We pass, then, to a consideration of the assignments of error. The first raises the question whether the title which was set up in Jonathan Peyton was a legal one or merely an equity. As set out in the several bills of exceptions, it appears to have been as follows: On the 28th of September, 1830, Gregorio Basquez applied to the proper authorities of the Mexican government for a grant in sale of eleven leagues of vacant land in the department wherein Nacogdoches was situated, with the privilege of selecting them together, or separate, or in distinct places.

On the 11th of March next following, a concession was made in accordance with the prayer of the petition, and an order given to the commissioner for the partition of land, or to the alcalde of the jurisdiction, to put the petitioner into possession of the subject of the grant.

On the 20th of September, 1831, Basquez gave a power of *360 attorney to Don Jayme Hartz, empowering him to solicit the possession and titles to the said eleven leagues, in the place or places which best suited, him (Hartz), together or separate, and empowering him also to appoint substitutes.

Two days afterwards Basquez sold and conveyed the grant for the sum of $150 to Don Jayme Hartz in fee.

On the 2d of March, 1832, Hartz, in consideration of $500 to him paid, sold the concession or grant to Jonathan Peyton, the ancestor of the plaintiffs, in fee, and substituted him as attorney. The act of sale recited the conveyance of Basquez to the vendor.
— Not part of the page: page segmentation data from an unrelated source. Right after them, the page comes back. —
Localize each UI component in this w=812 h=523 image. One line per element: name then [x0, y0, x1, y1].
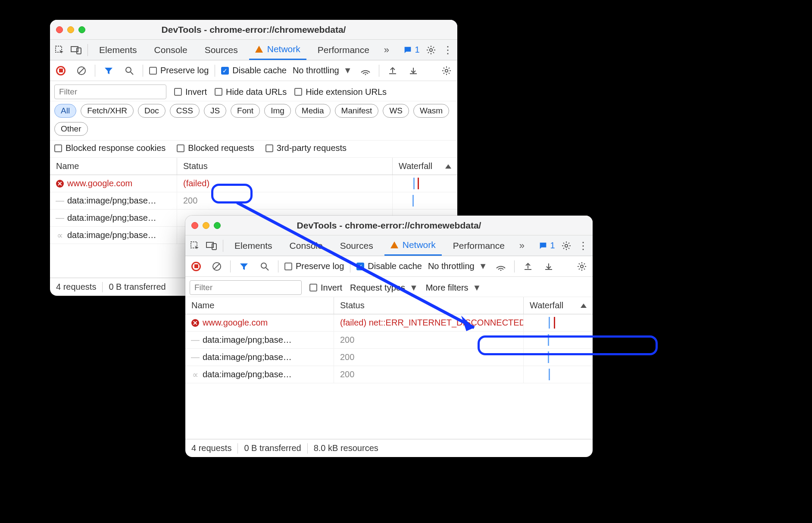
filter-bar: Invert Request types▼ More filters▼ — [185, 277, 593, 297]
filter-pill-manifest[interactable]: Manifest — [335, 104, 379, 118]
request-types-dropdown[interactable]: Request types▼ — [350, 283, 418, 293]
col-waterfall[interactable]: Waterfall — [524, 297, 593, 314]
throttling-select[interactable]: No throttling▼ — [293, 66, 352, 75]
col-status[interactable]: Status — [177, 158, 393, 175]
table-header[interactable]: Name Status Waterfall — [50, 158, 457, 175]
request-name: data:image/png;base… — [203, 335, 292, 345]
filter-pill-font[interactable]: Font — [231, 104, 260, 118]
throttling-select[interactable]: No throttling▼ — [428, 261, 487, 271]
inspect-element-icon[interactable] — [53, 43, 66, 57]
clear-button[interactable] — [209, 259, 224, 274]
export-har-icon[interactable] — [406, 63, 421, 78]
table-row[interactable]: ∝data:image/png;base…200 — [185, 366, 593, 383]
hide-data-urls-checkbox[interactable]: Hide data URLs — [215, 87, 287, 97]
tab-console[interactable]: Console — [148, 40, 194, 60]
titlebar[interactable]: DevTools - chrome-error://chromewebdata/ — [185, 216, 593, 235]
minimize-window-button[interactable] — [203, 222, 209, 229]
filter-pill-all[interactable]: All — [54, 104, 76, 118]
network-settings-icon[interactable] — [575, 259, 589, 274]
tab-sources[interactable]: Sources — [334, 235, 379, 256]
tab-network[interactable]: Network — [384, 235, 442, 256]
disable-cache-checkbox[interactable]: Disable cache — [221, 66, 287, 75]
network-conditions-icon[interactable] — [493, 259, 508, 274]
settings-icon[interactable] — [560, 238, 572, 253]
filter-pill-doc[interactable]: Doc — [138, 104, 166, 118]
record-button[interactable] — [189, 259, 203, 274]
tab-performance[interactable]: Performance — [447, 235, 511, 256]
filter-pill-ws[interactable]: WS — [383, 104, 409, 118]
device-toolbar-icon[interactable] — [206, 238, 218, 253]
cell-waterfall — [393, 175, 457, 192]
tab-performance[interactable]: Performance — [312, 40, 375, 60]
issues-badge[interactable]: 1 — [403, 45, 420, 55]
network-conditions-icon[interactable] — [358, 63, 373, 78]
table-row[interactable]: ✕www.google.com(failed) net::ERR_INTERNE… — [185, 314, 593, 332]
col-name[interactable]: Name — [185, 297, 334, 314]
blocked-requests-checkbox[interactable]: Blocked requests — [177, 143, 254, 153]
titlebar[interactable]: DevTools - chrome-error://chromewebdata/ — [50, 20, 457, 40]
preserve-log-checkbox[interactable]: Preserve log — [284, 261, 344, 271]
import-har-icon[interactable] — [385, 63, 400, 78]
issues-badge[interactable]: 1 — [538, 241, 555, 251]
col-waterfall[interactable]: Waterfall — [393, 158, 457, 175]
third-party-checkbox[interactable]: 3rd-party requests — [265, 143, 347, 153]
filter-pill-fetchxhr[interactable]: Fetch/XHR — [81, 104, 134, 118]
minimize-window-button[interactable] — [67, 26, 74, 33]
search-icon[interactable] — [122, 63, 137, 78]
table-row[interactable]: —data:image/png;base…200 — [185, 332, 593, 349]
blocked-cookies-checkbox[interactable]: Blocked response cookies — [54, 143, 166, 153]
filter-pill-css[interactable]: CSS — [170, 104, 200, 118]
disable-cache-checkbox[interactable]: Disable cache — [356, 261, 422, 271]
kebab-menu-icon[interactable]: ⋮ — [442, 43, 454, 57]
disable-cache-label: Disable cache — [232, 66, 287, 75]
devtools-window-2: DevTools - chrome-error://chromewebdata/… — [185, 216, 593, 457]
throttling-label: No throttling — [428, 261, 475, 271]
inspect-element-icon[interactable] — [189, 238, 201, 253]
close-window-button[interactable] — [56, 26, 63, 33]
table-row[interactable]: —data:image/png;base…200 — [185, 349, 593, 366]
request-name: www.google.com — [67, 179, 132, 188]
network-settings-icon[interactable] — [439, 63, 454, 78]
more-tabs-button[interactable]: » — [381, 43, 393, 57]
filter-input[interactable] — [54, 85, 166, 99]
maximize-window-button[interactable] — [78, 26, 85, 33]
col-name[interactable]: Name — [50, 158, 177, 175]
table-header[interactable]: Name Status Waterfall — [185, 297, 593, 314]
export-har-icon[interactable] — [541, 259, 556, 274]
filter-pill-media[interactable]: Media — [295, 104, 331, 118]
invert-checkbox[interactable]: Invert — [174, 87, 207, 97]
search-icon[interactable] — [257, 259, 272, 274]
filter-icon[interactable] — [101, 63, 116, 78]
close-window-button[interactable] — [191, 222, 198, 229]
filter-pill-wasm[interactable]: Wasm — [413, 104, 449, 118]
filter-pill-js[interactable]: JS — [204, 104, 226, 118]
filter-pill-img[interactable]: Img — [264, 104, 291, 118]
filter-input[interactable] — [190, 280, 302, 295]
import-har-icon[interactable] — [521, 259, 535, 274]
table-row[interactable]: ✕www.google.com(failed) — [50, 175, 457, 192]
tab-elements[interactable]: Elements — [228, 235, 278, 256]
table-row[interactable]: —data:image/png;base…200 — [50, 192, 457, 210]
no-icon: — — [191, 354, 199, 361]
settings-icon[interactable] — [425, 43, 437, 57]
more-filters-dropdown[interactable]: More filters▼ — [426, 283, 481, 293]
kebab-menu-icon[interactable]: ⋮ — [577, 238, 589, 253]
invert-checkbox[interactable]: Invert — [309, 283, 342, 293]
clear-button[interactable] — [74, 63, 89, 78]
filter-pill-other[interactable]: Other — [54, 122, 88, 136]
preserve-log-checkbox[interactable]: Preserve log — [149, 66, 209, 75]
tab-network[interactable]: Network — [249, 40, 306, 60]
filter-icon[interactable] — [237, 259, 251, 274]
tab-elements[interactable]: Elements — [93, 40, 143, 60]
more-tabs-button[interactable]: » — [516, 238, 528, 253]
record-button[interactable] — [53, 63, 68, 78]
window-title: DevTools - chrome-error://chromewebdata/ — [185, 220, 593, 231]
tab-console[interactable]: Console — [284, 235, 329, 256]
tab-sources[interactable]: Sources — [199, 40, 244, 60]
request-types-label: Request types — [350, 283, 405, 293]
cell-name: ✕www.google.com — [185, 314, 334, 331]
col-status[interactable]: Status — [334, 297, 524, 314]
hide-extension-urls-checkbox[interactable]: Hide extension URLs — [294, 87, 387, 97]
maximize-window-button[interactable] — [214, 222, 221, 229]
device-toolbar-icon[interactable] — [71, 43, 83, 57]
On the 7th of October, 1833, the constitutional alcalde, by a legalized act, conferred upon and put Peyton, the aforesaid attorney of Basquez, "in real, virtual, personal, and actual possession of the eleven leagues," the same which had been granted to Basquez, describing them by the situation, lines, limits, and corners as delineated in the notes of survey made by Francis W. Johnson, the principal surveyor, on pages two and following of the proceeding, with the figure thereof shown in the map thereunto annexed. The act of the alcalde also ordered that an authenticated copy of it should be delivered to the interested party that he might possess, use, and enjoy the lands sold to him, his children, heirs, and successors, or whoever of him or them might have cause, interest, or right to represent.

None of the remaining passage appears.